With this perspective, it’s “obvious” why each command can behave differently: it is up to their implementation to interpret the remainder of the program line as they see fit. There is no AST. No abstraction over the program. No compilation. Just a loop that reads a line at a time and decides what to do about it right away.

In a modern implementation like EndBASIC, however, trying to represent this variety of commands in a generic form to maintain the separation between core language and standard library is difficult. What I ended up doing is capturing the list of arguments as a list of expression/separator pairs and passing those to the command handler—which works but is ugly because each command has to implement argument parsing in a fragile way and makes compilation to bytecode difficult.

Potential fixes for EndBASIC

So, any lessons learned? What am I going to do about all of this?

I think keeping the EndBASIC core language vs. standard library separation is a worthy goal. But I also think that keeping the language interpreter completely unaware of symbols is a self-imposed limitation that makes some things hard (distinguishing between array assignments and function calls) and makes other things impossible (having labels without @ prefixes). This should change.

The language parser will probably have to gain a mechanism to register symbols upfront so that the standard library can register its commands and functions as desired. And the language parser and/or the newly-added compiler will also have to dynamically update this table as it parses code to recognize newly-defined variables, arrays, functions, and commands.

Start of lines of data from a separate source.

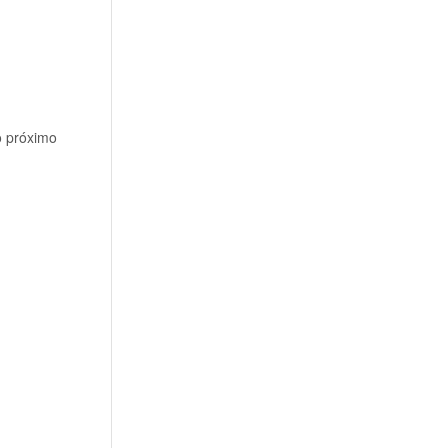
o próximo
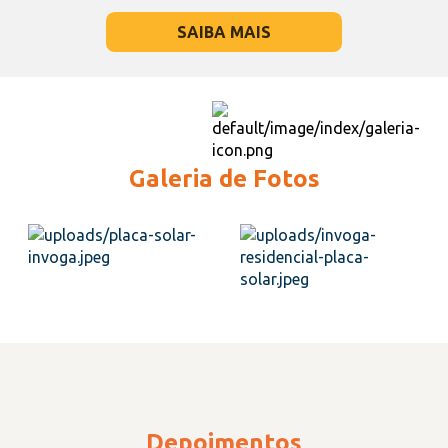
SAIBA MAIS
Galeria de Fotos
Depoimentos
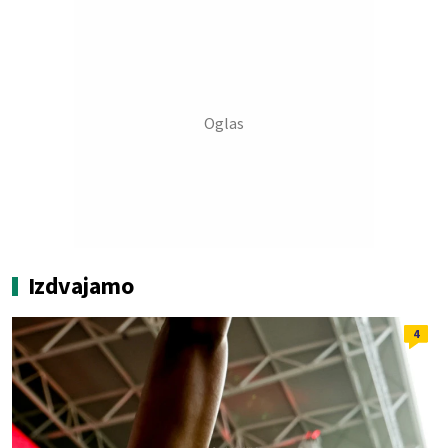
Izdvajamo
4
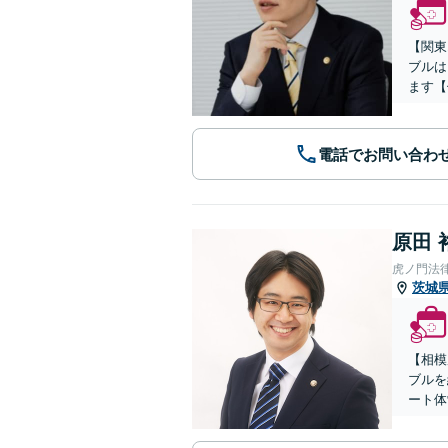
【関東
ブルは
ます【
電話でお問い合わ
原田 
虎ノ門法
茨城
【相模
ブルを
ート体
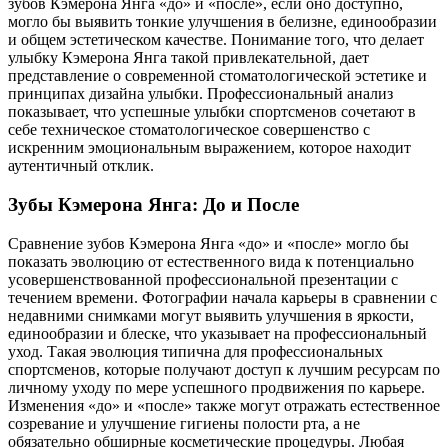
зубов Кэмерона Янга «до» и «после», если оно доступно,
могло бы выявить тонкие улучшения в белизне, единообразии
и общем эстетическом качестве. Понимание того, что делает
улыбку Кэмерона Янга такой привлекательной, дает
представление о современной стоматологической эстетике и
принципах дизайна улыбки. Профессиональный анализ
показывает, что успешные улыбки спортсменов сочетают в
себе техническое стоматологическое совершенство с
искренним эмоциональным выражением, которое находит
аутентичный отклик.
Зубы Кэмерона Янга: До и После
Сравнение зубов Кэмерона Янга «до» и «после» могло бы
показать эволюцию от естественного вида к потенциально
усовершенствованной профессиональной презентации с
течением времени. Фотографии начала карьеры в сравнении с
недавними снимками могут выявить улучшения в яркости,
единообразии и блеске, что указывает на профессиональный
уход. Такая эволюция типична для профессиональных
спортсменов, которые получают доступ к лучшим ресурсам по
личному уходу по мере успешного продвижения по карьере.
Изменения «до» и «после» также могут отражать естественное
созревание и улучшение гигиены полости рта, а не
обязательно обширные косметические процедуры. Любая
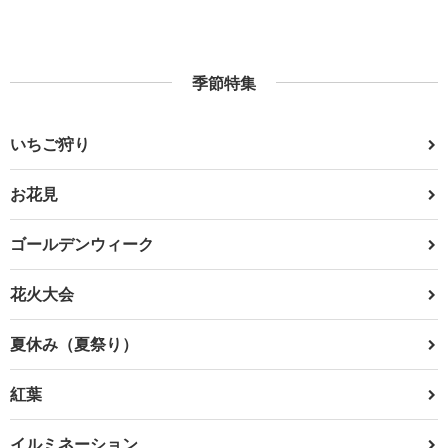
季節特集
いちご狩り
お花見
ゴールデンウィーク
花火大会
夏休み（夏祭り）
紅葉
イルミネーション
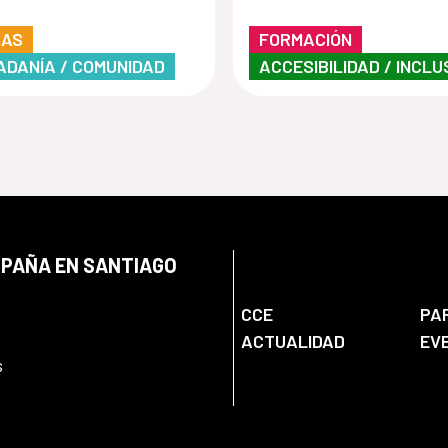
cultura inclusiva e
RAS
FORMACIÓN
museos,
ADANÍA / COMUNIDAD
ACCESIBILIDAD / INCLU
instituciones y ce
culturales”
SPAÑA EN SANTIAGO
CCE
PA
ACTUALIDAD
EV
s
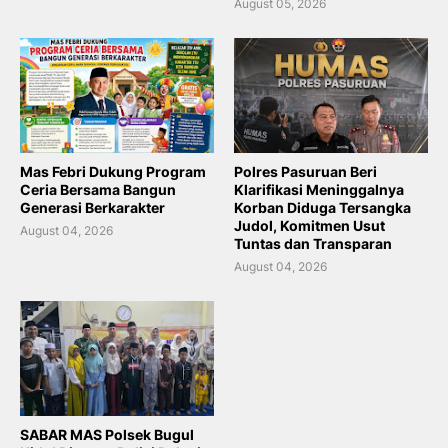
August 05, 2026
Mas Febri Dukung Program
Polres Pasuruan Beri
Ceria Bersama Bangun
Klarifikasi Meninggalnya
Generasi Berkarakter
Korban Diduga Tersangka
Judol, Komitmen Usut
August 04, 2026
Tuntas dan Transparan
August 04, 2026
SABAR MAS Polsek Bugul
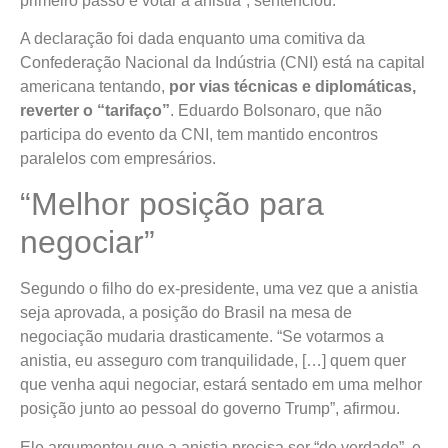
primeiro passo é votar a anistia”, sentenciou.
A declaração foi dada enquanto uma comitiva da
Confederação Nacional da Indústria (CNI) está na capital
americana tentando,
por vias técnicas e diplomáticas,
reverter o “tarifaço”
. Eduardo Bolsonaro, que não
participa do evento da CNI, tem mantido encontros
paralelos com empresários.
“Melhor posição para
negociar”
Segundo o filho do ex-presidente, uma vez que a anistia
seja aprovada, a posição do Brasil na mesa de
negociação mudaria drasticamente. “Se votarmos a
anistia, eu asseguro com tranquilidade, […] quem quer
que venha aqui negociar, estará sentado em uma melhor
posição junto ao pessoal do governo Trump”, afirmou.
Ele argumentou que a anistia precisa ser “de verdade”, e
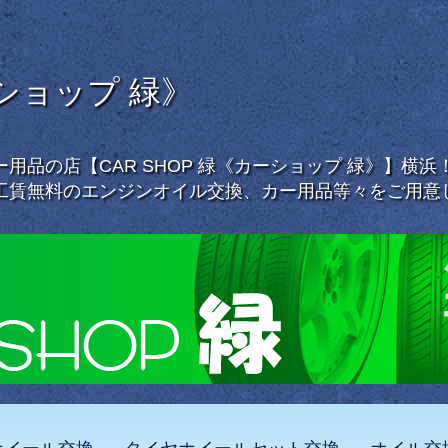
ーショップ 緑》
用品の店【CAR SHOP 緑《カーショップ 緑》】横
工賃無料のエンジンオイル交換、カー用品等々をご用意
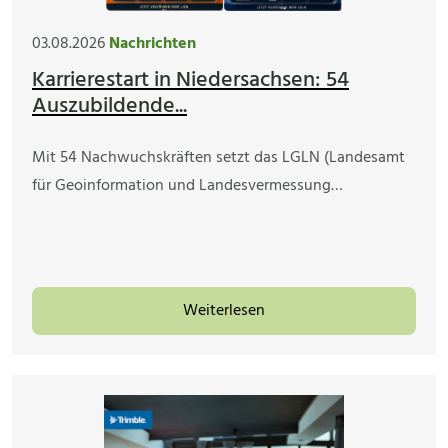
03.08.2026
Nachrichten
Karrierestart in Niedersachsen: 54
Auszubildende...
Mit 54 Nachwuchskräften setzt das LGLN (Landesamt
für Geoinformation und Landesvermessung…
Weiterlesen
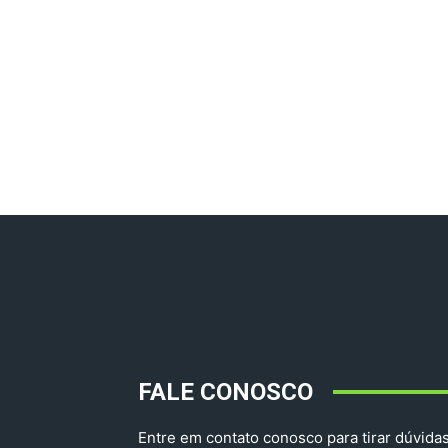
FALE CONOSCO
Entre em contato conosco para tirar dúvidas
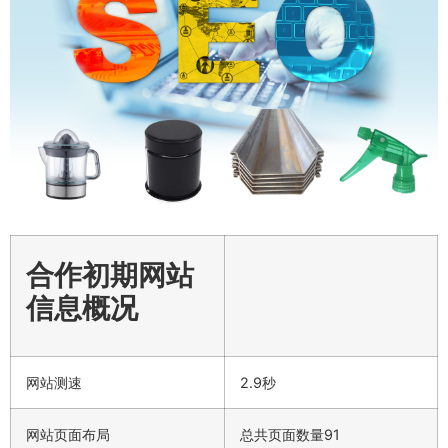
合作初期网站
信息概况
网站测速
2.9秒
网站页面布局
总共页面数量91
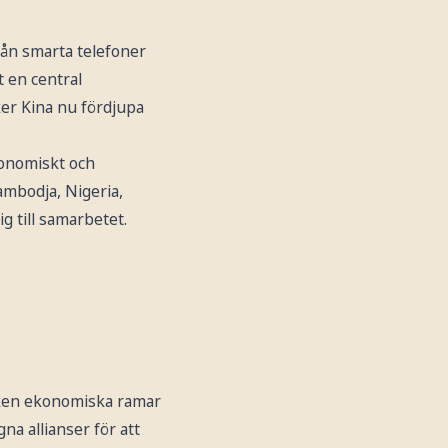
från smarta telefoner
t en central
ker Kina nu fördjupa
konomiskt och
ambodja, Nigeria,
g till samarbetet.
arken ekonomiska ramar
na allianser för att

The other thing that will need to change is making the parser aware of the signature of commands and functions. This is necessary to fix the compilation problem that arises in the LEN vs. UBOUND case, and also to support passing variables by value or by reference to custom procedures and functions (as QuickBASIC supports). The parser or the compiler need to know that LEN receives an evaluated value whereas UBOUND receives an array reference in order to emit the right bytecode instructions.

Finally, to fix the exponents vs. square roots inconsistency, operators should become function calls provided by the standard library. You could imagine the standard library asking the core to register an infix operator called ^ that is executed via a hidden EXP function, much like many modern languages do. This is, however, a minor annoyance compared to all others that I’m not sure is worth fixing.

And that’s it. This was a very long post full of disconnected thoughts. I’m not sure if you have gotten anything useful out of it, but if you have feedback on the content or corrections on historical facts (which I’m sure are not accurate), please let me know!